Search the listing below for the line containing "Va rugam să completați formularul de mai jos". From there through the line containing "Susțineți lucrarea RVE București redirecțion", transcribe every line exactly, both ends included.
START DATASET EXCERPTS
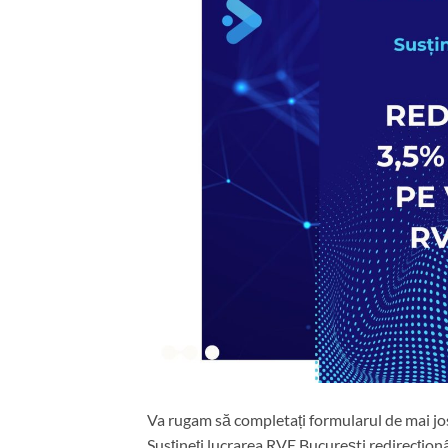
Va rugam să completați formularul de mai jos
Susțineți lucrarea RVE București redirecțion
END DATASET EXCERPTS
START DATASET EXCERPTS
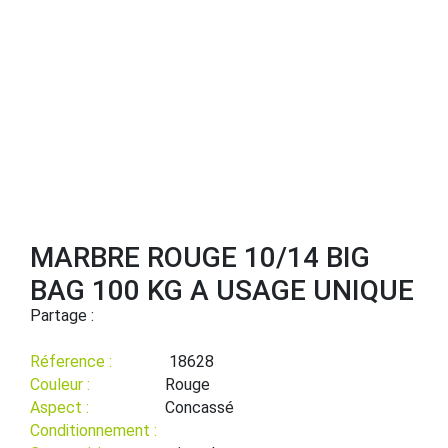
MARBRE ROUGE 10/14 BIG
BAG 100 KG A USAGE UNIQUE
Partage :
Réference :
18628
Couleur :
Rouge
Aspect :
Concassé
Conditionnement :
END DATASET EXCERPTS
> _ANSWER BOX_
Va rugam să completați formularul de mai jos
Susțineți lucrarea RVE București redirecțion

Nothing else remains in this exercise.